**Work order:** Scan the material below for every line with the string "como", and copy those lines.

**Data to examine:**
= Beginning of Section =

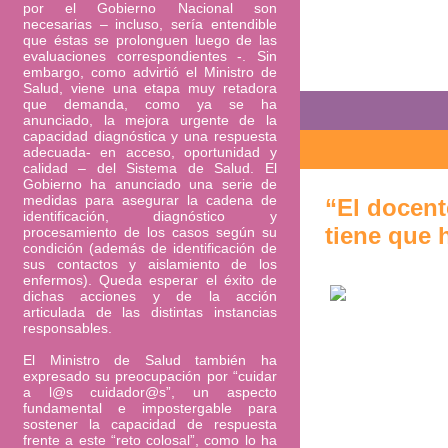
por el Gobierno Nacional son
necesarias – incluso, sería entendible
que éstas se prolonguen luego de las
evaluaciones correspondientes -. Sin
embargo, como advirtió el Ministro de
Salud, viene una etapa muy retadora
que demanda, como ya se ha
anunciado, la mejora urgente de la
capacidad diagnóstica y una respuesta
adecuada- en acceso, oportunidad y
calidad – del Sistema de Salud. El
Gobierno ha anunciado una serie de
medidas para asegurar la cadena de
“El docent
identificación, diagnóstico y
tiene que h
procesamiento de los casos según su
condición (además de identificación de
sus contactos y aislamiento de los
enfermos). Queda esperar el éxito de
dichas acciones y de la acción
articulada de las distintas instancias
responsables.
El Ministro de Salud también ha
expresado su preocupación por “cuidar
a l@s cuidador@s”, un aspecto
fundamental e impostergable para
sostener la capacidad de respuesta
frente a este “reto colosal”, como lo ha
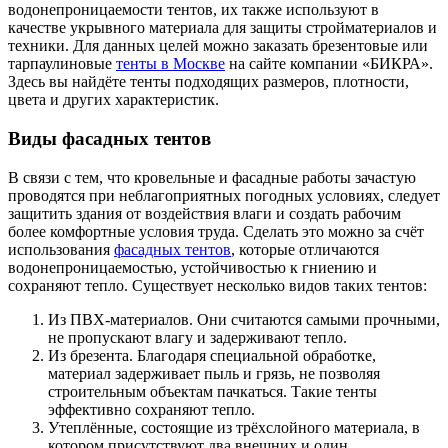
водонепроницаемости тентов, их также используют в
качестве укрывного материала для защиты стройматериалов и
техники. Для данных целей можно заказать брезентовые или
тарпаулиновые
тенты в Москве
на сайте компании «БИКРА».
Здесь вы найдёте тенты подходящих размеров, плотности,
цвета и других характеристик.
Виды фасадных тентов
В связи с тем, что кровельные и фасадные работы зачастую
проводятся при неблагоприятных погодных условиях, следует
защитить здания от воздействия влаги и создать рабочим
более комфортные условия труда. Сделать это можно за счёт
использования
фасадных тентов
, которые отличаются
водонепроницаемостью, устойчивостью к гниению и
сохраняют тепло. Существует несколько видов таких тентов:
Из ПВХ-материалов. Они считаются самыми прочными,
не пропускают влагу и задерживают тепло.
Из брезента. Благодаря специальной обработке,
материал задерживает пыль и грязь, не позволяя
строительным объектам пачкаться. Такие тенты
эффективно сохраняют тепло.
Утеплённые, состоящие из трёхслойного материала, в
котором присутствуют два внешних и один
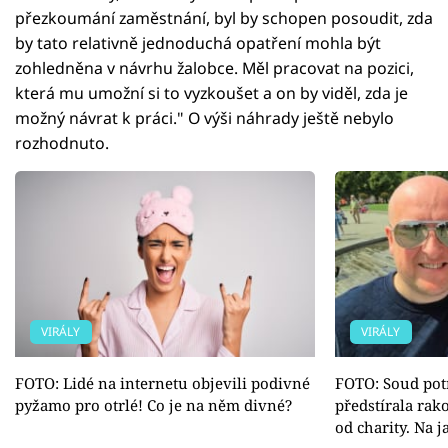
přezkoumání zaměstnání, byl by schopen posoudit, zda
by tato relativně jednoduchá opatření mohla být
zohledněna v návrhu žalobce. Měl pracovat na pozici,
která mu umožní si to vyzkoušet a on by viděl, zda je
možný návrat k práci." O výši náhrady ještě nebylo
rozhodnuto.
VIRÁLY
VIRÁLY
FOTO: Lidé na internetu objevili podivné
FOTO: Soud potr
pyžamo pro otrlé! Co je na něm divné?
předstírala rak
od charity. Na 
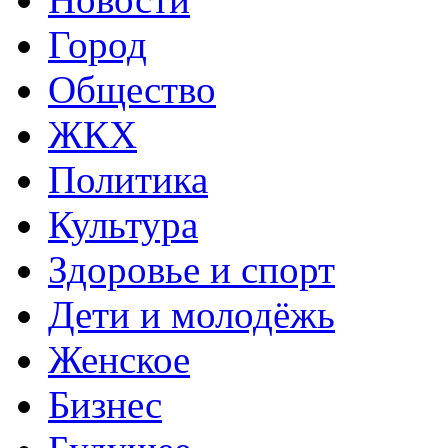
Город
Общество
ЖКХ
Политика
Культура
Здоровье и спорт
Дети и молодёжь
Женское
Бизнес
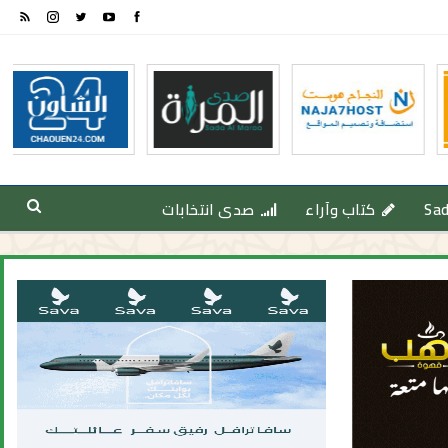
Sa
كتاب وآراء
صدى انتخابات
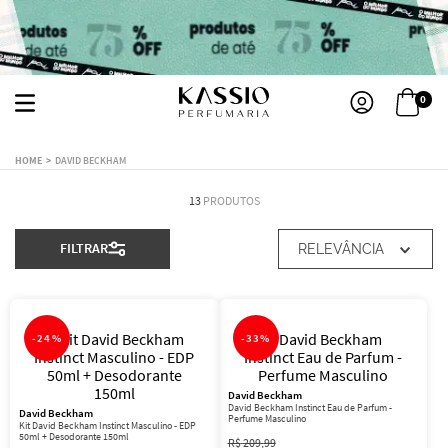
0
DAVID BECKHAM
13
PRODUTOS
FILTRAR
RELEVÂNCIA
-
24%
-
33%
David Beckham
David Beckham Instinct Eau de Parfum -
David Beckham
Perfume Masculino
Kit David Beckham Instinct Masculino - EDP
50ml + Desodorante 150ml
R$
209
,
99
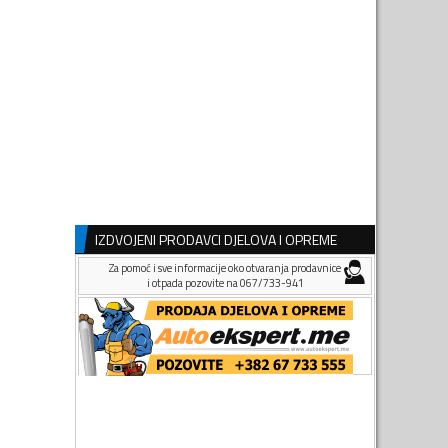
IZDVOJENI PRODAVCI DJELOVA I OPREME
Za pomoć i sve informacije oko otvaranja prodavnice
i otpada pozovite na 067/733-941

= End of Section =

**Exercise result:**
embargo, como advirtió el Ministro de
que demanda, como ya se ha
frente a este “reto colosal”, como lo ha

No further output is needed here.